9 Ocak 2018 Salı

Türkiye'de eşcinseller yalnız ve heteroseksüel olarak ölür!


Bana Türkiye'deki eşcinselliği anlat deseler...
48 yaşındayım ve hayatı epeyce tecrübe ettim eşcinsellik konusunda...
Türkiye'de eşcinsellik sadece toplum tarafından değil, eşcinseller tarafından da normal karşılanmamakta ve dolayısıyla kabul edilmemektedir.
Homofobinin bir nedeninin de mağdur kesimin kendi kimliğinin arkasında durmaması olduğunun notunu düşelim bu arada unutmadan.
Dolayısıyla da hem toplumsal homofobi, hem de içselleştirilmiş homofobi dediğimiz kişinin kendi eşcinselliğiyle barışamamasından dolayı,
eşcinseller ya hetero-trans olmaktadır, ya da doğdukları bedenlerini koruyarak da olsa heteroksüel bir yaşam sürmektedir gerçek kimliklerine ters düşse de.
Cinsel yönelimlerini feminen bir şekilde pörtleterek heteroseksüel evlilik yapmakta, çoluk çocuğa karışmaktadırlar, vesaire.
Toplum da iki yüzlüdür bu konuda, eşcinseller de...
Cinsiyetçi sistem tehdit edilmediği sürece samimiyetsizliğe göz yumulmaktadır.
Oysa herkes neyin ne olduğunu bilmekte, tahmin etmektedir ama herkes kendini kandırmaca içindedir.
Eşcinseller gizli bir şekilde gerçek cinsel yönelimlerini gerçekleştirir, toplum da arkasından dedikodusunu yapar ama gerçeklerle hiçbir zaman yüzleşilmez.
Ama hayat kazasız devam ermez her zaman...
Bazı kadınlar bir süre sonra sevgisizliğe, aşksızlığa, sekssizliğe tahammül edemez ve kaç çocuktan sonra, hayata geç kalınmış olunsa bile gizli eşcinsellik gerçeğine isyan bayrağını çeker ve ayrılır eşcinsel kocadan.
Eşcinsel koca çocukları tarafından da dışlanabilir...
Ailelerin "yaşlanınca sana kim bakacak" kaygısıyla evlendirdikleri eşcinsel çocuklarının, evlilik de gelecek garantisi olmayabiliyor.
Hadi oldu diyelim, peki hayat mı bu sırtında onca heteroseksüel yük varken?
Ha yapayalnız ölmüşsün, ha yaşarken ölmüşsün...
Ve eşcinseller de yaşlanır ve yapayalnız ölürler.
Çünkü homofobik bir toplumda eşcinselliğin güvencesi yoktur.
Aileler terkeder, devletin umrunda değildir, eşcinseller kendi aralarında da bir komün oluşturmamışlardır bilinçsizliklerinden.
Bu bilinçsizliğin başında da kendi kendilerinden nefret ettikleri cinsiyetçilik vardır.

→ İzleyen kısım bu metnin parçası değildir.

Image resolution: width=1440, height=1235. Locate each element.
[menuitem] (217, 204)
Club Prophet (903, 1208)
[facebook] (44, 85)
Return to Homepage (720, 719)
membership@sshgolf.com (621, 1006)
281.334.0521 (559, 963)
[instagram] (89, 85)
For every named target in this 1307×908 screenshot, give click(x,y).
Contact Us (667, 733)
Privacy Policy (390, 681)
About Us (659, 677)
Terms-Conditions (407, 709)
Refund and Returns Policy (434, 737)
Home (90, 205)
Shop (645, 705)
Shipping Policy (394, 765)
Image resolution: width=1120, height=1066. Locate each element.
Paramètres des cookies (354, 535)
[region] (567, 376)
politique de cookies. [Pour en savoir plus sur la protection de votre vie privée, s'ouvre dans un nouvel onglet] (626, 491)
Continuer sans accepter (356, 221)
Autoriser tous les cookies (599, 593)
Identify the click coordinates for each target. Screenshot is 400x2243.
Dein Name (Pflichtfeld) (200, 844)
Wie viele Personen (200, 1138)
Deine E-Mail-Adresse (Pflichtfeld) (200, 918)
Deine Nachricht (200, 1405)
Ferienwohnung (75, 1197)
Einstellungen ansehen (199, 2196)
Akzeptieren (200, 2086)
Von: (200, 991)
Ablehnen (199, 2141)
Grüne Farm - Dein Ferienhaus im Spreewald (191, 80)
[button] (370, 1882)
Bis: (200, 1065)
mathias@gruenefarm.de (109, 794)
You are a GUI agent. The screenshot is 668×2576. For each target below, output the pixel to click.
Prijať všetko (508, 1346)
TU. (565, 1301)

Adam kadın oluyor, sonra eşcinsel düşmanı; kadındır artık o!
Gerçi onların sonu hiç hayra alamet değil bu toplumda...
Transseksüeller bu toplumda yaşarlarken; hem ölü, hem de yalnızlar
ve öldüklerinde gizli eşcinseller kadar bile değerleri yok; cesetlerine bile sahip çıkılmıyor.
YALAN MI?
İyi söylüyorsun, hoş söylüyorsun da, sen ne öneriyorsun, diyebilirsiniz?
Bilinçli bir eşcnsellik.
Bilinçli eşcinselliği de kısaca kendini bilmek, kendinle barışmak olarak tanımlayabilirim. Çünkü insan kendini bildikten ve kendinle barıştıktan sonra, kimliğinin arkasında özgüvenle durabiliyor, her engeli aşabiliyor, hayatın içine gerçek ve doğal kimliğiyle karışabiliyor, hayatını içine sindire sindire yaşayabiliyor, en azından kendine dürüst olduğu için vicdanı rahat oluyor, yalnız yaşasa ve kalsa bile eşcinsel olarak yalnız kalıyor, kimsenin bulaşmasından korktuğu bir ucube gibi değil. Çünkü açık eşcinselin ne olduğu bellidir ve insalara korkulacak bir kişi olmadığını göstermiş, hayatta cinsel yönelimi dışında da varolduğunu ispatlamış ve hayatın, toplumun içinde bir insan olarak varolabilmiştir.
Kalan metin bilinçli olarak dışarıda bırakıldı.